Foreign Minister, Nanaia Mahuta today welcomed India’s Minister of External Affairs, Dr Subrahmanyam Jaishankar with a mihi whakatau ceremony and formal talks at Auckland War Memorial Museum.
It is the first visit by an Indian Foreign Minister since 2001. Minister Mahuta says the historic visit was an opportunity to strengthen the relationship in areas like people to people exchanges and climate action.
“The reopening of borders has provided a timely opportunity to re-engage with India. The visit follows two previous meetings between us offshore, and visits to India last month by New Zealand’s Associate Agriculture and Trade Ministers,” she said.
This year marks the 70th Anniversary of formal diplomatic relationships between India and New Zealand.
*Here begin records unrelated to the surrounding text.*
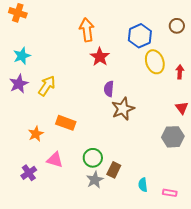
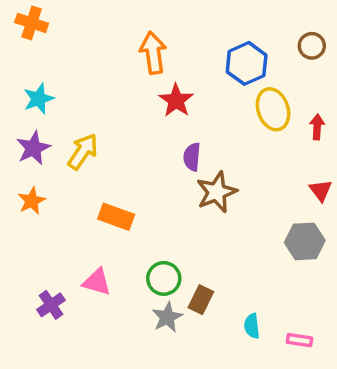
orange star: (36, 134) -> (32, 201), moved

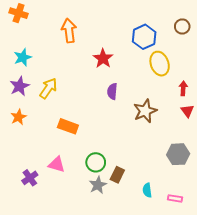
orange arrow: (153, 53) -> (69, 31), moved
red arrow: (317, 127) -> (183, 88), moved
brown star: (217, 192) -> (145, 111), moved
gray hexagon: (305, 241) -> (178, 154), moved

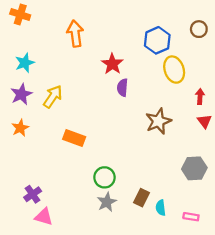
purple semicircle: (112, 91) -> (122, 88), moved
pink triangle: (57, 164) -> (44, 217), moved
brown rectangle: (117, 175) -> (142, 198), moved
“India is a priority relationship for New Zealand. It was our 16th largest trading partner in the year to December 2021, and we are committed to broadening our partnership,” said Ms Mahuta.
“We discussed opportunities for expanding the relationship and cooperating on new areas, such as climate change and sustainable agriculture. We aspire to develop opportunities in the economic, cultural, technology and services sectors, and to strengthen people to people links.
“For example, we are changing immigration settings to attract high-skilled migrants with a clear pathway to residency for globally hard-to-fill roles. We anticipate there could be opportunities for high-skilled migrants from India through the green list, such as dairy farm managers and ICT roles.
“Another area of focus is New Zealand’s progress towards joining the International Solar Alliance, which India and France established in 2015. It promotes solar energy through research, development and innovation and mobilises investment for affordable solar energy around the world, including the Pacific.”
Also discussed was India’s interest in joining the Global Research Alliance on Agricultural Greenhouse Gases, which promotes international cooperation and research to find ways to grow more food without growing greenhouse gas emissions.
“The Indian community accounts for about five per cent of our population, or almost 240,000 people. In our largest city, Auckland, that figure stands at 10 per cent. It’s no surprise that Hindi is our fifth most spoken language,” said Ms Mahuta.
“Today’s meeting was an important opportunity to continue the momentum in the relationship, build on the re-opening of our borders, and meet once again in person. Despite the challenges the world throws at us, we can be optimistic about our future,” she said.